Pictures excluded, copy every record that follows exactly as it appears.

**** Data for analysis ****

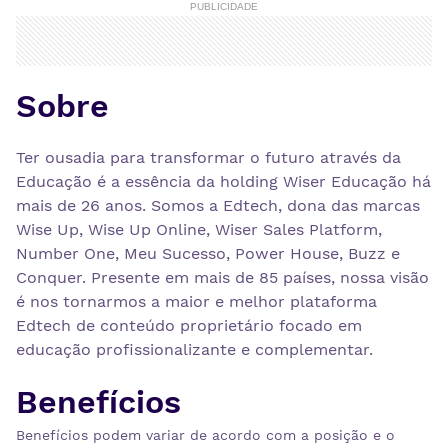
PUBLICIDADE
Sobre
Ter ousadia para transformar o futuro através da
Educação é a essência da holding Wiser Educação há
mais de 26 anos. Somos a Edtech, dona das marcas
Wise Up, Wise Up Online, Wiser Sales Platform,
Number One, Meu Sucesso, Power House, Buzz e
Conquer. Presente em mais de 85 países, nossa visão
é nos tornarmos a maior e melhor plataforma
Edtech de conteúdo proprietário focado em
educação profissionalizante e complementar.
Benefícios
Benefícios podem variar de acordo com a posição e o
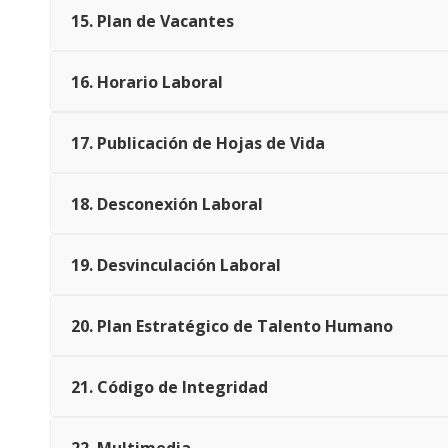
15. Plan de Vacantes
16. Horario Laboral
17. Publicación de Hojas de Vida
18. Desconexión Laboral
19. Desvinculación Laboral
20. Plan Estratégico de Talento Humano
21. Código de Integridad
22. Multimedia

****

▶ [Reply to the task]
PUBLICIDADE
Sobre
Ter ousadia para transformar o futuro através da
Educação é a essência da holding Wiser Educação há
mais de 26 anos. Somos a Edtech, dona das marcas
Wise Up, Wise Up Online, Wiser Sales Platform,
Number One, Meu Sucesso, Power House, Buzz e
Conquer. Presente em mais de 85 países, nossa visão
é nos tornarmos a maior e melhor plataforma
Edtech de conteúdo proprietário focado em
educação profissionalizante e complementar.
Benefícios
Benefícios podem variar de acordo com a posição e o
15. Plan de Vacantes
16. Horario Laboral
17. Publicación de Hojas de Vida
18. Desconexión Laboral
19. Desvinculación Laboral
20. Plan Estratégico de Talento Humano
21. Código de Integridad
22. Multimedia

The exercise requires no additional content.